Thanks for your feedback and useful points, everybody! Sorry, I’ve been busy in the offline world the last couple of days..
First off, I’ve solved my original problem using a plugin that does a bit of string replacement before templates get rendered (probably similar to what smashingred mentioned). That takes care not only of RTE’s but also any other 3rd party code. Basically it boils down to removing the slash on a few "empty"/self-closing tags (meta, img, br etc.), which is quick & easy and with no noticable performance hit. The rest consists of making sure I write good HTML in my templates, snippets and so on.
Some comments to your replies:
I’m not trying to say that it’s horribly evil to do "fake" XHTML (sent as text/html and with the other slur of compromises mentioned earlier), so of course it’s
okay to do that if you prefer. All I’m saying is, be very clear about the fact that you
are sending HTML to the browsers. The MIME type is what’s important, not your DOCTYPE. So if you’re not really using "real" XHTML because you need its features, why do it at all? You can have the same "web standards benefits" using strict, valid HTML4. But again, I’m not militant about this, I agree that you need to be pragmatic sometimes and flow with project requirements beyond your control and so on. Besides, this whole discussion comes up every so often and always brings a "uh oh, here we go again" sigh to many people. And the last thing I wanna do is annoy people with endless nitpicking
I’m just asking that people at least understand the issues. I know it’s tedious to do the research and there are more thrilling things to do than compare fine points of dry specs, but hey that’s part of the job as a pro.

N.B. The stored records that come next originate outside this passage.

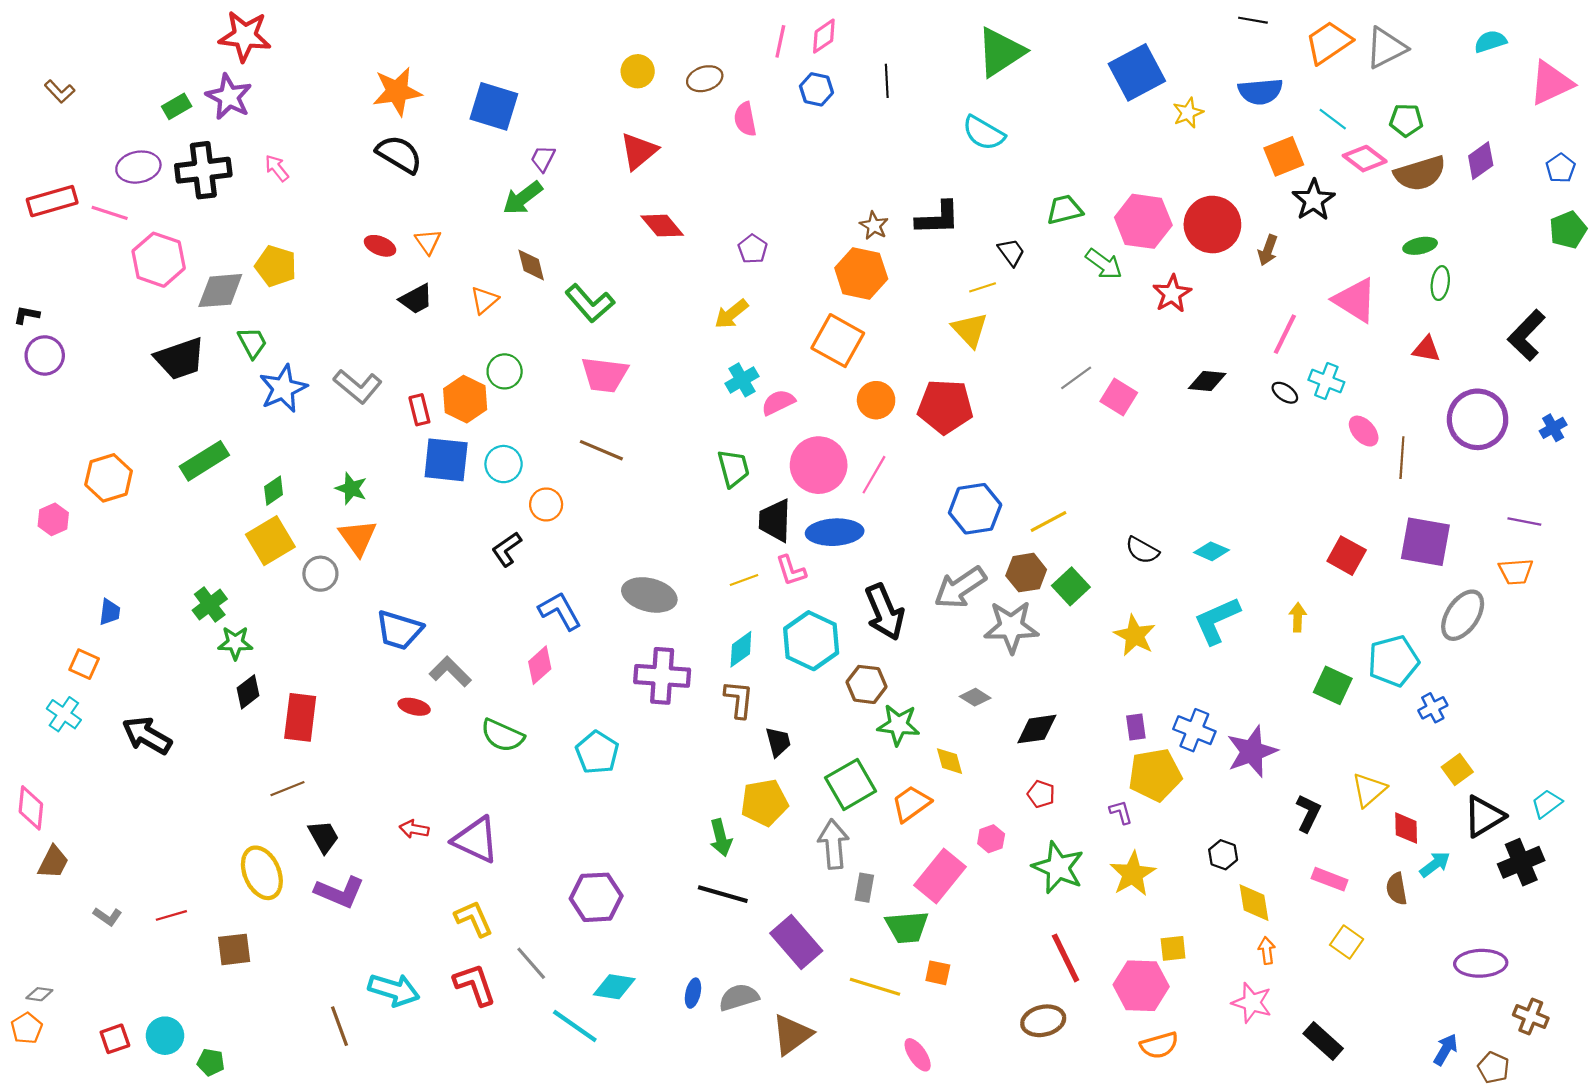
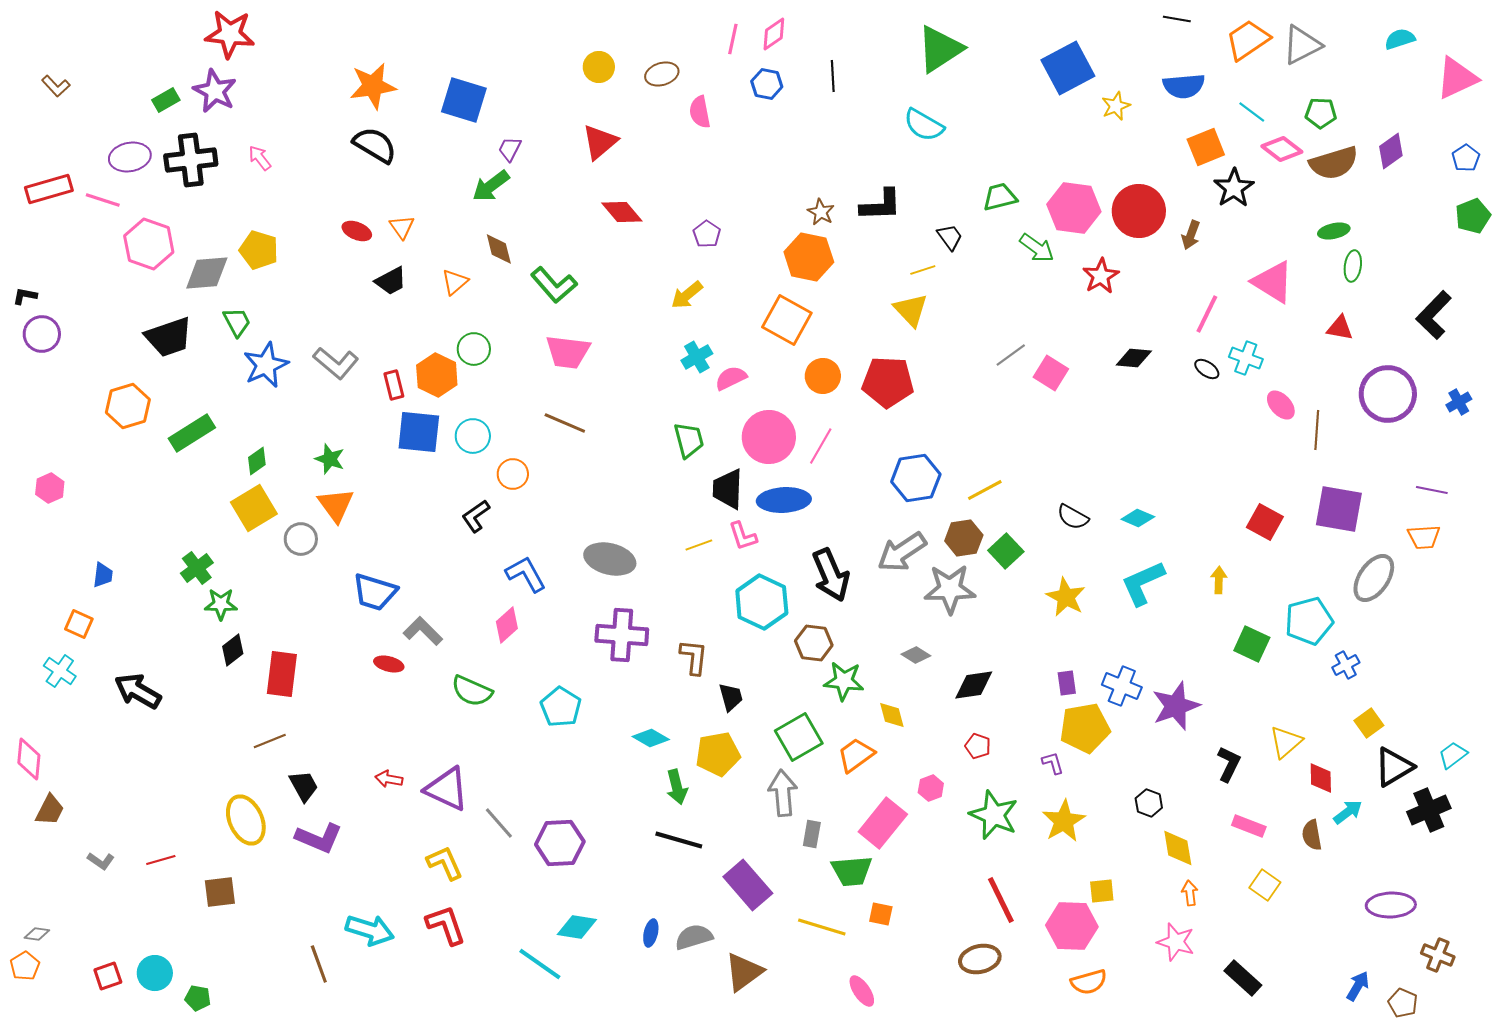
orange hexagon: (109, 478) -> (128, 406), moved
cyan diamond: (741, 649) -> (651, 738), moved, turned 66
gray line: (531, 963) -> (499, 823), moved

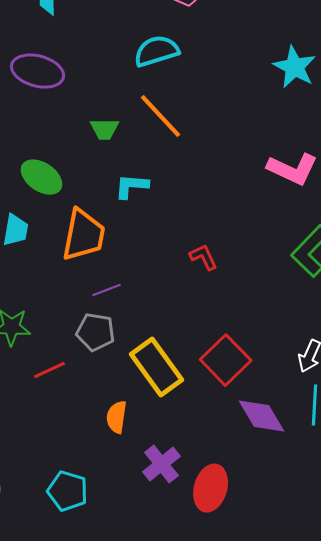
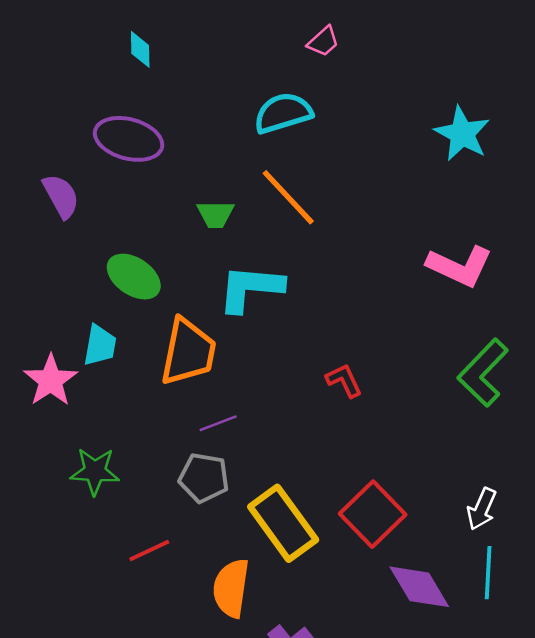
cyan L-shape: (132, 186) -> (251, 288), size x1.5
red line: (50, 370) -> (149, 550), moved
orange semicircle: (117, 417) -> (231, 588), size x1.4

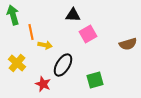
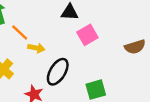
orange line: (31, 32) -> (20, 33), turned -35

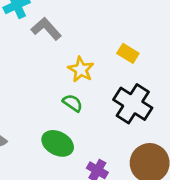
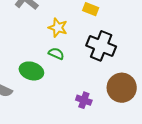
green ellipse: (58, 143) -> (31, 71), moved

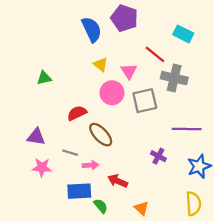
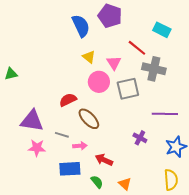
green triangle: (44, 78) -> (11, 74), moved
purple triangle: (36, 137) -> (32, 121), size x1.4
green semicircle: (101, 206) -> (97, 182), moved

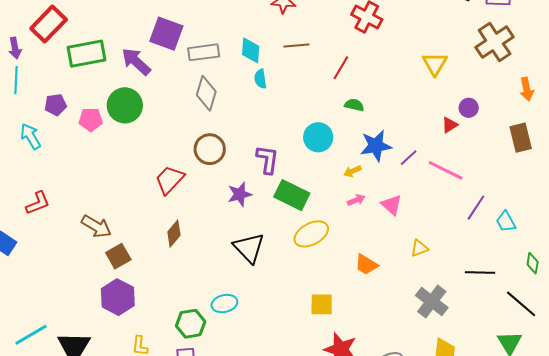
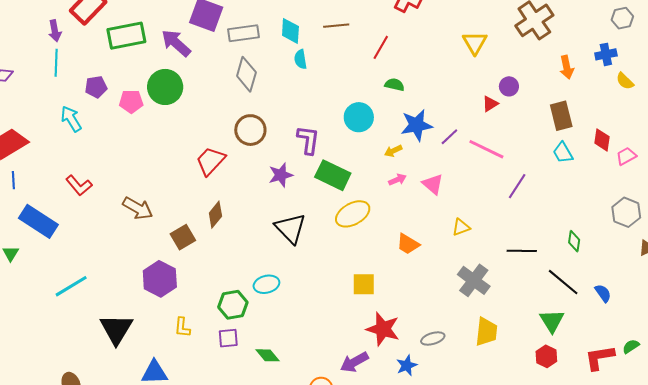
red L-shape: (38, 203) -> (79, 185), turned 72
cyan trapezoid: (506, 222) -> (563, 153), moved
brown square: (118, 256) -> (183, 237), moved
cyan line: (31, 335) -> (71, 286), moved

Bravado, I appreciate your line of thinking, i.e. that XHTML seems to encourage more rigid coding practices, which is a good thing. A while ago I was at exactly that spot, asking myself the things you did. But consider this: "Fake" XHTML is still just plain HTML for UAs. Actually, it’s invalid HTML, sort of ironic actually. Strict HTML4 itself is very much non-forgiving when it comes to
validation. So it’s not HTML that’s "loose" or forgiving but the browsers’ handling, which is a different matter. Just remember that browsers will be just as forgiving if you write sloppy fake XHTML. Write sloppy real XHTML and your
users are screwed.
Your code sample is valid. Closing p tags are optional indeed for HTML4. Many people including me prefer to close them anyway, for optical orientation. What I do is basically stick to all the best practices that are required for XHTML in HTML4. I close all tags, even when optional, I don’t use the short form of boolean attributes (e.g. <option selected> vs. <option selected="selected">) and a few other things. That way, I have a consistent coding style which is one of the concerns you touched upon.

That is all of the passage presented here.